Look, I don't want to downplay what's happening right now. I'm as mad about the way the government is handling this credit mess as anyone. I hate the fact that savers and investors are seeing lower and lower returns on their investments while greedy real estate speculators and financial bigwigs are getting bailed out at the taxpayer's expense.
However, I also like to keep things in perspective. So depsite the stock market's crazy gyrations, I'm just not that worried. I continue to suggest buying and holding stocks, particularly those that pay dividends.
In fact, I think dividend investors, especially those of you participating in DRIPs and other dollar-cost averaging strategies, should feel just fine right now.
Consider this study that I originally did for my book, The Standard and Poor's Guide for the New Investor...
Assume for a moment that it was possible to buy an index fund of the Dow back in the 1930s. And pretend that you began investing $100 into that index fund every month, starting on October 31, 1929. You continue this strategy for the next decade.
Well, at the end of 10 years, the Dow is DOWN 46%. That's one of the worst periods for stocks you can possibly imagine. However, over the same time, your overall investment is actually UP 5%!
How can that be? Because you were buying equal dollar amounts throughout the turmoil. And that means you were getting more of the index when it was low, and less when it was high. You were making friends with the volatility!
So, sit back and relax. Keep saving and investing. Plow your dividends into more shares. And see how far ahead you are ten years from now!

Posted by: Teddy on Thursday, April 10, 2008
Hi Nilus, I see...it's sort of like when I had a couple grand tied up in Mutual funds, mostly partial shares in tech stocks back in 1999 when tech stocks were hot due to start-ups. My broker kept telling me to keep dumping money into this no matter what, the market always comes back. So, are you saying that I should keep investing and don't sweat it so much because the market will come back and think long term investing? Thanks Nilus.

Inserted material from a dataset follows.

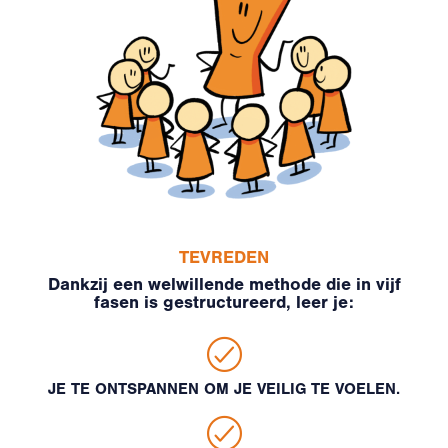
TEVREDEN
Dankzij een welwillende methode die in vijf
fasen is gestructureerd, leer je:
JE TE ONTSPANNEN OM JE VEILIG TE VOELEN.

Teddy2x
Posted by: Sarah Rivers on Tuesday, May 20, 2008
Hi Nilus--Long-time Weiss subscriber. Re your new Dividend Superstars promo (deadline 5/30): you say MLP's shouldn't be used in an IRA, what about a Roth IRA? Not a tax-deferred account, a never-taxed account after 5 years and age 60 is what I was told. Could you answer this, please? Thank you, Ardent Weiss & Edelson fan
Posted by: Nilus Mattive on Thursday, May 22, 2008
Hi. You're correct that the difference between a regular IRA and a Roth IRA is deferred taxes and no taxes, respectively. However, when it comes to MLPs, you can end up owing taxes immediately no matter what type of IRA they're in. Reason: Almost all of the taxable income from MLPs is considered unrelated business taxable income (UBTI). Once your UBTI hits $1000 or more, it is taxed no matter where you're holding the MLP units. Now, you would have to have a decent stake to hit $1000 a year, but the bottom line is that it's simpler and probably more beneficial to hold MLPs in regular taxable accounts. I'm all for socking away as much money as possible in IRAs, but save those accounts for less tax efficient stuff like mutual funds, bonds, etc.